### WORK ITEM
The number needed is how many lines of the data hold the string "Apple". Give that number and nothing more.

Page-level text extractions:
^^^^^^^^
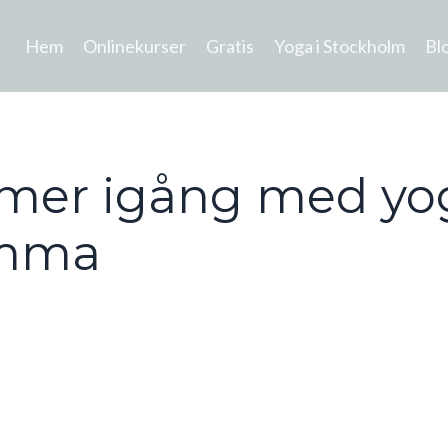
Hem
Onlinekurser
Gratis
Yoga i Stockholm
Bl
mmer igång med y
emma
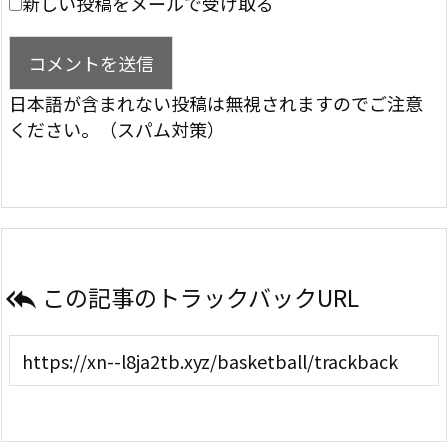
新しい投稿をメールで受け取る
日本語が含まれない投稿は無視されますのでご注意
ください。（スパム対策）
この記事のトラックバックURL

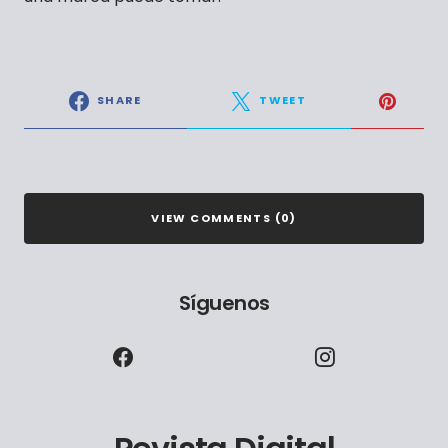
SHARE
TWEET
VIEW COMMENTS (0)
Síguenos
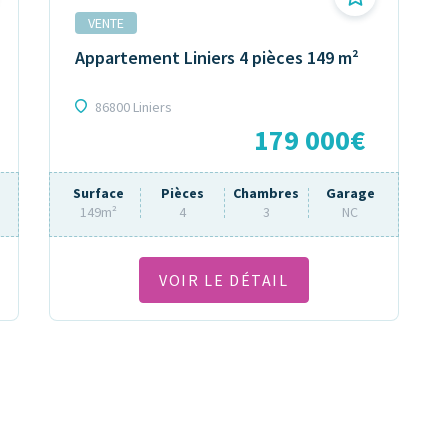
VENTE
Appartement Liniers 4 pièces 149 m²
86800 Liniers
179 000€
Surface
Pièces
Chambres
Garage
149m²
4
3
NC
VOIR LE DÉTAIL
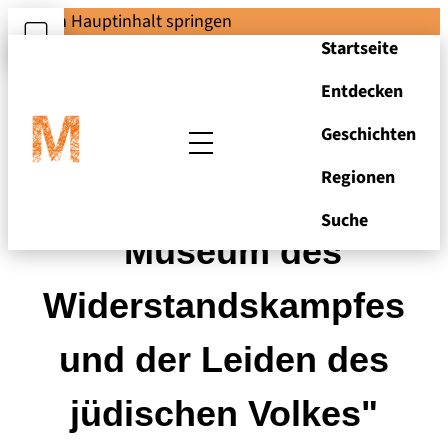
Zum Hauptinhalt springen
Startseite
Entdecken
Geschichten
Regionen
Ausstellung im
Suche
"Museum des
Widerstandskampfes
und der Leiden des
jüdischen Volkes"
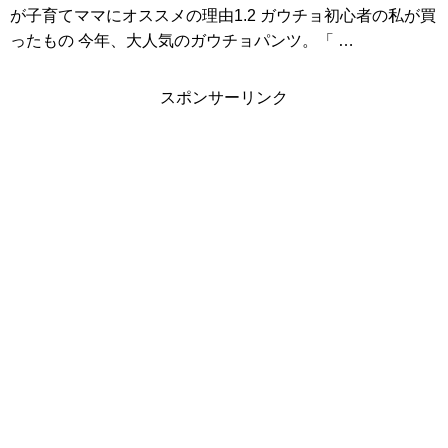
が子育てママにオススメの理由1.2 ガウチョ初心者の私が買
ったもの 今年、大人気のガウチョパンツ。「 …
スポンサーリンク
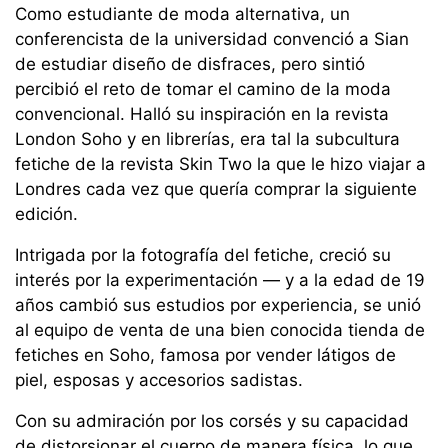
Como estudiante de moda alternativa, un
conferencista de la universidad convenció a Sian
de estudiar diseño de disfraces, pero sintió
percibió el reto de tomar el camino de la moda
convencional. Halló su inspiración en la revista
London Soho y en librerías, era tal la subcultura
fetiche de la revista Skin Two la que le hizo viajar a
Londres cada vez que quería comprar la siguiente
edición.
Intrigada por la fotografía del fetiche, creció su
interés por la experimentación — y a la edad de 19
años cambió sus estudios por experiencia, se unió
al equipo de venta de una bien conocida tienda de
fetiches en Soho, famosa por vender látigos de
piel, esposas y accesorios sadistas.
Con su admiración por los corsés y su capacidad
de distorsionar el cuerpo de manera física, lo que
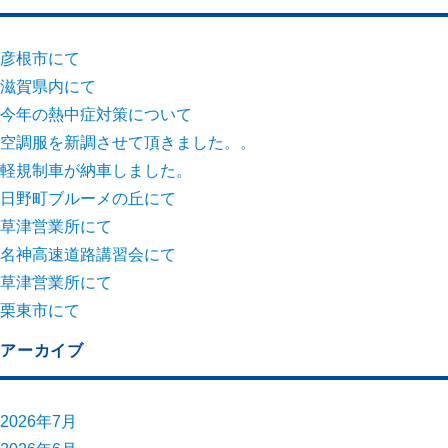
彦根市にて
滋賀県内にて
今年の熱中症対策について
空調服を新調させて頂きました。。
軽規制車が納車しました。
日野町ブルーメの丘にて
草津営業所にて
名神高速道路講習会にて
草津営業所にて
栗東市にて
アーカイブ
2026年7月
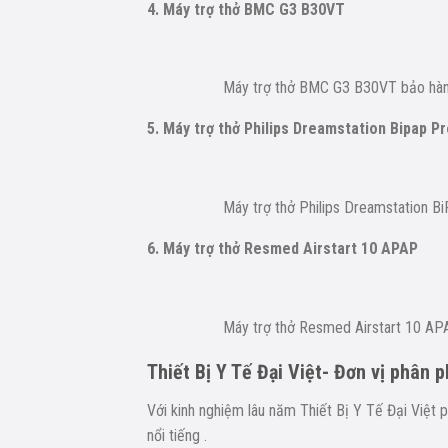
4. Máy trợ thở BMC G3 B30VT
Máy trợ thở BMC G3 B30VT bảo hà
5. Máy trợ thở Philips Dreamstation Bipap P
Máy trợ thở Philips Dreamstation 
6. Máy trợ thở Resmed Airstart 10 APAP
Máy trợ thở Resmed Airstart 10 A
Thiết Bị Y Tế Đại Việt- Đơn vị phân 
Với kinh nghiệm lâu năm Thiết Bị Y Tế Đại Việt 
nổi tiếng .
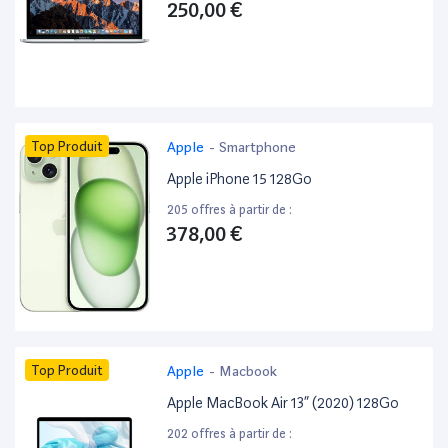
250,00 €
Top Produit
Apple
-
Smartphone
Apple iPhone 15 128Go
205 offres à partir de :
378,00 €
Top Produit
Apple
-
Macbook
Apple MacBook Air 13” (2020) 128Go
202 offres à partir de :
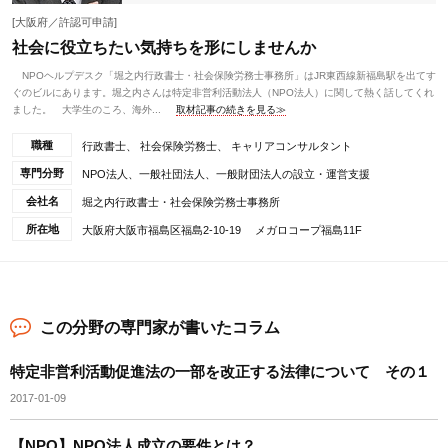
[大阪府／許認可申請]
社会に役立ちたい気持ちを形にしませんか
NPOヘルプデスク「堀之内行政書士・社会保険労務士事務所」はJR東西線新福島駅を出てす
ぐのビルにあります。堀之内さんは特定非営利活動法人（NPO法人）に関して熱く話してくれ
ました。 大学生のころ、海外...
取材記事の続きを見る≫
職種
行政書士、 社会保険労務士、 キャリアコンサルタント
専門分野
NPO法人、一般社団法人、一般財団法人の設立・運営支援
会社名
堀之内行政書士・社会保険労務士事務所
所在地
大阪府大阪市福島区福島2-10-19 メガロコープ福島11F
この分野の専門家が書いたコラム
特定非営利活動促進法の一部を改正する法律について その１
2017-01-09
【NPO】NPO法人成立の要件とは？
^^^^^^^^
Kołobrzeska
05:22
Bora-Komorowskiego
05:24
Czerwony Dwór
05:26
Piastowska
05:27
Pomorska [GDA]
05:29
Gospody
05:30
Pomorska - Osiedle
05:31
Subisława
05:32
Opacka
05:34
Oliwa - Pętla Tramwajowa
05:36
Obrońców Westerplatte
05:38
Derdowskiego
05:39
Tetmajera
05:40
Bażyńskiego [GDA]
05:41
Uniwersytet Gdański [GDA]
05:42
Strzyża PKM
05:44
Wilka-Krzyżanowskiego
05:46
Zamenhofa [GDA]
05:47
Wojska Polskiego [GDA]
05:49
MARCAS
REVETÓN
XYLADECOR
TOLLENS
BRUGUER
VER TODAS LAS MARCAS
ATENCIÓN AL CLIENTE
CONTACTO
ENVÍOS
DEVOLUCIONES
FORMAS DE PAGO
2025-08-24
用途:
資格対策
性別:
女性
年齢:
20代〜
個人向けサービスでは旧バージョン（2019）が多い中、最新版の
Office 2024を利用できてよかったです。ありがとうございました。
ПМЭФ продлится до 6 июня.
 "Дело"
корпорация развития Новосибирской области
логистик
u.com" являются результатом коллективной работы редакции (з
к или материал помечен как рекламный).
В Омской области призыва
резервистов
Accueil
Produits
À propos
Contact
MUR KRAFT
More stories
^^^^^^^^
### TASK RESPONSE
4